**PROBLEM DETAILS**
All lines in the data that hold the word "poprzednia" need copying.

**SOURCE MATERIAL**
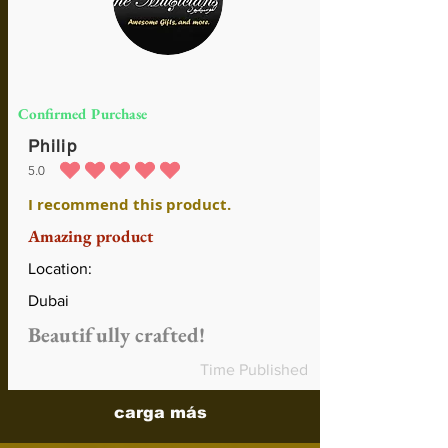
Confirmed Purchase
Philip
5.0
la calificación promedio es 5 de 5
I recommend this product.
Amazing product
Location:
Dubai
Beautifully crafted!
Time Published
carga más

==

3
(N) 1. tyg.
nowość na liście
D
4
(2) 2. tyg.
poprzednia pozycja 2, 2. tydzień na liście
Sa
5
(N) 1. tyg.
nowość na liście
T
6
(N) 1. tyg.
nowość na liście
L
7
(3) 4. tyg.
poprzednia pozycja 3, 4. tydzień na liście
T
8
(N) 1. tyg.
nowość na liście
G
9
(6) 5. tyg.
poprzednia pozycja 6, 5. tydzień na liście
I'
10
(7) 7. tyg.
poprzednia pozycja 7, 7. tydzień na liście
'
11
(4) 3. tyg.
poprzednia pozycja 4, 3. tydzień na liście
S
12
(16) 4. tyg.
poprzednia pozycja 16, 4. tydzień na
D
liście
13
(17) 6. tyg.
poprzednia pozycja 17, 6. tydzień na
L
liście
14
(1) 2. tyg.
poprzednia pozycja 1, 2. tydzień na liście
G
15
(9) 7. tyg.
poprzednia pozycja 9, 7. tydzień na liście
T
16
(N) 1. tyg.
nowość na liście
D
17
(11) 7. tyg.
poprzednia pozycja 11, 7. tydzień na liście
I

--

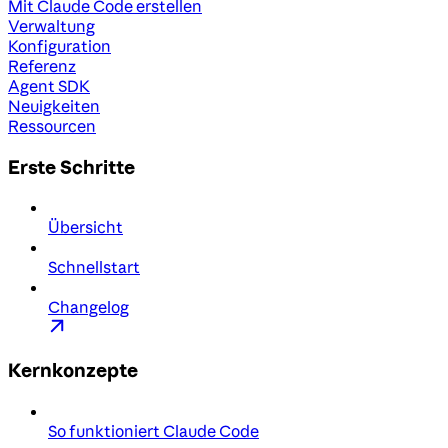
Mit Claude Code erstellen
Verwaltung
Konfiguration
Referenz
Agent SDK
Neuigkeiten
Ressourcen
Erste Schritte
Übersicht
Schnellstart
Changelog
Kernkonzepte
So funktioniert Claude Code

**ANSWER TO THIS TASK**
poprzednia pozycja 2, 2. tydzień na liście
poprzednia pozycja 3, 4. tydzień na liście
poprzednia pozycja 6, 5. tydzień na liście
poprzednia pozycja 7, 7. tydzień na liście
poprzednia pozycja 4, 3. tydzień na liście
poprzednia pozycja 16, 4. tydzień na
poprzednia pozycja 17, 6. tydzień na
poprzednia pozycja 1, 2. tydzień na liście
poprzednia pozycja 9, 7. tydzień na liście
poprzednia pozycja 11, 7. tydzień na liście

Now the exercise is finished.